If you can’t get David Bowie to join your book club, do the next best thing and pick a book he’d recommend—his taste for Orwell is not-so-well hidden inside songs like “Big Brother.” It’s alway fun to spot a literary easter egg, tucked away in the music of everyone from hipster godfather Lou Reed to perennial Romeo-seeker Taylor Swift. Here are some of my favorite book-inspired songs, brought to us by rock stars who play lit geek on the side.
“White Rabbit” (Jefferson Airplane). Once you’ve heard it, you can’t forget the spare, spooky opening sounds of 60s anthem “White Rabbit,” the aural equivalent of hashish. Plug in your lava lamp, bake some bread, and listen to Grace Slick’s love letter to a darker reading of Lewis Carroll’s Alice in Wonderland.
“Ramble On” (Led Zeppelin). As Robert Plant always says (probably), I like a little troll in my rock and roll. Not of the internet variety, but honest-to-God trolls. Yes, behind the leather pants, glorious hair, and rock-and-roll howl, Plant was a Tolkien geek. He doesn’t even try to hide it: “Twas in the darkest depths of Mordor, I met a girl so fair. But Gollum and the evil one crept up and slipped away with her.” Want to see The Hobbit with me, Bob? I’ve got Netflix.
“The Stranger Song” (Leonard Cohen). Cohen’s autumnal work, sung to a discarded woman, references Nelson Algren’s Chicago underbelly–set masterpiece The Man With the Golden Arm, about a morphine-addicted card dealer: “O you’ve seen that man before/His golden arm dispatching cards/But now it’s rusted from the elbows to the finger.”
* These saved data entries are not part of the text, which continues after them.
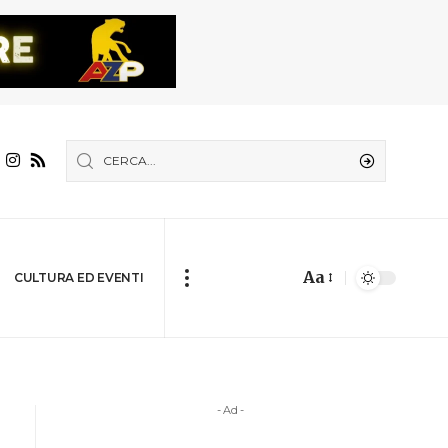
Aa
CULTURA ED EVENTI
- Ad -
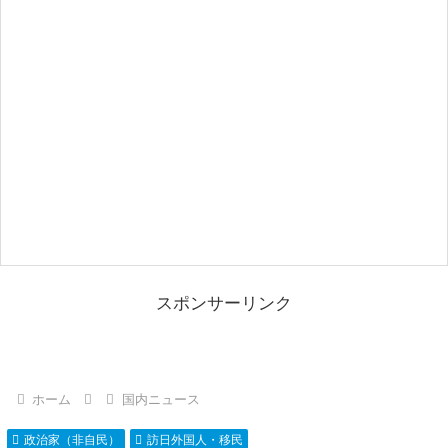
スポンサーリンク
ホーム
国内ニュース
政治家（非自民）
訪日外国人・移民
“Angelene” (PJ Harvey). “Rose my color is and white/pretty mouth and green my eyes.” This heartbreaking rhyme, written by a cuckolded husband for his wife (and recited, unwittingly, to the woman’s lover), provides the title for “Pretty Mouth and Green My Eyes,” one of J.D. Salinger’s Nine Stories. It’s also a central lyric of this haunting song, off of Harvey’s Is This Desire—in Harvey’s reimagining, the rhyme is spoken by and about a prostitute.
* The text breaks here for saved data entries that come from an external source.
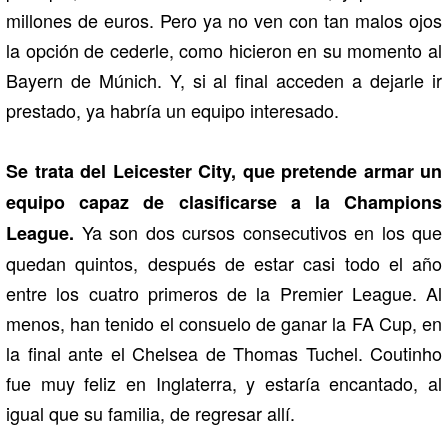
millones de euros. Pero ya no ven con tan malos ojos
la opción de cederle, como hicieron en su momento al
Bayern de Múnich. Y, si al final acceden a dejarle ir
prestado, ya habría un equipo interesado.
Se trata del Leicester City, que pretende armar un
equipo capaz de clasificarse a la Champions
Ya son dos cursos consecutivos en los que
League.
quedan quintos, después de estar casi todo el año
entre los cuatro primeros de la Premier League. Al
menos, han tenido el consuelo de ganar la FA Cup, en
la final ante el Chelsea de Thomas Tuchel. Coutinho
fue muy feliz en Inglaterra, y estaría encantado, al
igual que su familia, de regresar allí.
“Been Down So Long” (The Doors). “I been down so long it looks like up to me,” growls Jim Morrison in this track off his final album, echoing the title of Richard Farina’s 1966 counterculture classic. Farina, husband to Joan Baez’s kid sister, Mimi, died far too young, but left behind this unimprovably titled debut novel, which comes with the Thomas Pynchon (a close friend of Farina’s) stamp of approval.
“Scentless Apprentice” (Nirvana). Cobain’s sweaty ode is inspired by the creepy protagonist of Perfume. He has no scent of his own, but nurses a repellent obsession with the smell of pubescent women, leading him to obsessively track and murder them in hopes of transmuting their scents into perfume. Creepy, suggestive lyrics like “I promise not to sell your perfumed secrets/There are countless formulas for pressing flowers” effectively distill the essence of this horror novel.
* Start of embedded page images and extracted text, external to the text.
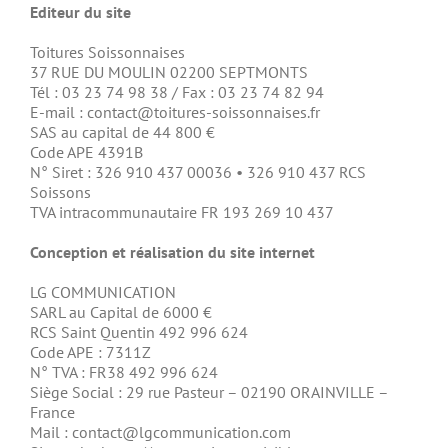
Editeur du site
Toitures Soissonnaises
37 RUE DU MOULIN 02200 SEPTMONTS
Tél : 03 23 74 98 38 / Fax : 03 23 74 82 94
E-mail : contact@toitures-soissonnaises.fr
SAS au capital de 44 800 €
Code APE 4391B
N° Siret : 326 910 437 00036 • 326 910 437 RCS
Soissons
TVA intracommunautaire FR 193 269 10 437
Conception et réalisation du site internet
LG COMMUNICATION
SARL au Capital de 6000 €
RCS Saint Quentin 492 996 624
Code APE : 7311Z
N° TVA : FR38 492 996 624
Siège Social : 29 rue Pasteur – 02190 ORAINVILLE –
France
Mail : contact@lgcommunication.com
“Red Right Hand” (Nick Cave and the Bad Seeds). This eerie song, cousin to a murder ballad, cadges its title from a line in Paradise Lost: “Should intermitted vengeance arm again his red right hand to plague us?” Milton spoke of God’s vengeful hand, and Cave talks of a dark, charismatic figure (“he’s a god, he’s a man”) who has the same bloody touch.
“Horses” and “My Blakean Year” (Patti Smith). To listen to Patti Smith is to swim in a sea of brainy references. These two songs make it real easy: “Horses” refers to poet Arthur Rimbaud by name, and “My Blakean Year” gives homage to William Blake, poet and illustrator of Dante’s The Divine Comedy.